The Big 3 automobile manufacturers’ problems are a “ripple effect” of the housing crisis and falling consumer demand. Of course decades of mismanagement made the Big 3 vulnerable. But, even without their well documented shortcomings, the Big 3 would be in big trouble. Automobile manufacturers have large fixed costs and can’t survive the 35% drop in sales (domestic and imported) that has occurred. Without sales to offset fixed overhead costs, it is inevitable that the Big 3 will fail sooner or later. In fact, few manufacturing companies can survive both collapsing sales and falling prices. If the trend continues, the next “shoes to drop” will be suppliers to the automobile industry including logistics companies, parts suppliers and raw materials producers.
Retailers are dropping like flies after the first frost. November retail sales were posted this week and showed the biggest monthly drop in 30 years. Falling retail sales are evidence of collapsing consumer demand that started with housing deflation. Prices are falling and traffic is down at most retailers. If retail sales don’t pick up in the near future, many more retail bankruptcies will occur. Retail bankruptcies will destroy other industries such as commercial real estate, logistics, manufacturing, advertising, media and packaging. And, of course, the banking sector will face more losses as retailers go broke and lay off workers.

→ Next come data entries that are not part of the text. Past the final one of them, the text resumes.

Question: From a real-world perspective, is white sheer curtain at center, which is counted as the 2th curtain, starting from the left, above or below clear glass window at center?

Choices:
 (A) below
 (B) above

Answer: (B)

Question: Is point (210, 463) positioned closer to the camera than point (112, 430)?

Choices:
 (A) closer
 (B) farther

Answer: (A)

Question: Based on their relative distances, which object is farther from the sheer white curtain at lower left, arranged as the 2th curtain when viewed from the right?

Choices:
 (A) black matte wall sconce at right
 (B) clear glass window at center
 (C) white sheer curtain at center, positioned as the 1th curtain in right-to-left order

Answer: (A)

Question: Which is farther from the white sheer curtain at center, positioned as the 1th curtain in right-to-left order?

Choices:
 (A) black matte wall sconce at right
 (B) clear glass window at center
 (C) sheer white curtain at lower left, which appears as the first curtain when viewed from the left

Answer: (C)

Oil prices closed the week at around $40 per barrel which is a 4 year low. Assuming the current trends continue, soon bankruptcies are going to start in energy and energy related industries. And, since many farm commodity prices are tied to energy prices, large scale business failures in the food supply chain are likely. This week’s bankruptcy of Pilgrim’s Pride, a poultry grower, is an example of what happens when prices and demand collapse. Pilgrim’s Pride paid for feed during the summer at record prices and then when it tried to sell its chickens and turkeys in the late fall it was hammered by falling prices and collapsing demand. Every turkey that Pilgrim’s Pride sold this thanksgiving was probably sold at a loss. Of course Pilgrim’s Pride was financially weaker than its competitors, but that is how deflation works; it picks off the weakest first as it burns its way through the economy.

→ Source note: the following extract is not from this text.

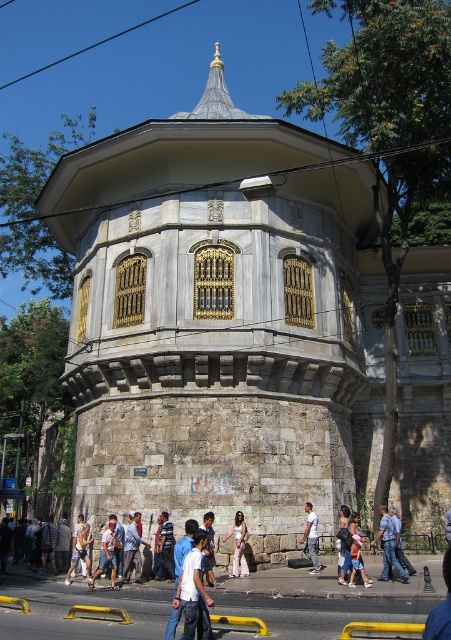 You are standing in front of the historical structure described. You notice the stone tower at center and the light blue jeans at center. Which object is positioned higher from the ground?

The stone tower at center is above light blue jeans at center, so the stone tower at center is positioned higher from the ground.

You are standing at the entrance of this historical building and notice a pair of blue denim jeans at center lying on the ground. If you want to retrieve them without moving from your current position, can you reach them?

The blue denim jeans at center is 105.86 feet away from the camera, so you cannot reach them without moving from your current position.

Other sectors of the economy that are being destroyed by falling prices and weak demand include education, leisure, transportation and anything relating to discretionary spending. It won’t be long before everyone feels the corrosive effects of the deflationary spiral.
The problem is that deflation tends to create a self perpetuating and reinforcing cycle. As new rounds of bankruptcies and business failures occur wealth is ruined, workers are laid off and demand for goods and services are destroyed. Falling demand causes falling prices which starts a new round of bankruptcies and business failures.
The Federal Reserve is working overtime to break the cycle and stop deflation. They are increasing money supply at a very rapid pace as seasonally adjusted measures of money supply (both M1 and M2) hit new all time records. For the last 13 weeks seasonally adjusted M1 increased at the blistering pace of 22.6% and seasonally adjusted M2 increased by an amazing 9.2%. Normally, this rate of money supply growth would create hyper demand, hyper growth and hyper inflation. However, the economy is in recession because banks and households are hoarding cash. Demand for goods and services is falling, growth is negative and deflation is accelerating.
The cure for the deflationary spiral is large scale spending by government. The Federal Reserve by itself can’t stop the hoarding of money and cannot force demand to increase. Bernanke needs the President to be his partner by stimulating the economy through Federal spending. The spending needs to be targeted at increasing demand by having government purchase goods and services and doing it quickly. Soon we will find out if the Obama Administration is going to rise to the challenge and be the partner that the Fed needs to stop the corrosive effects of deflation.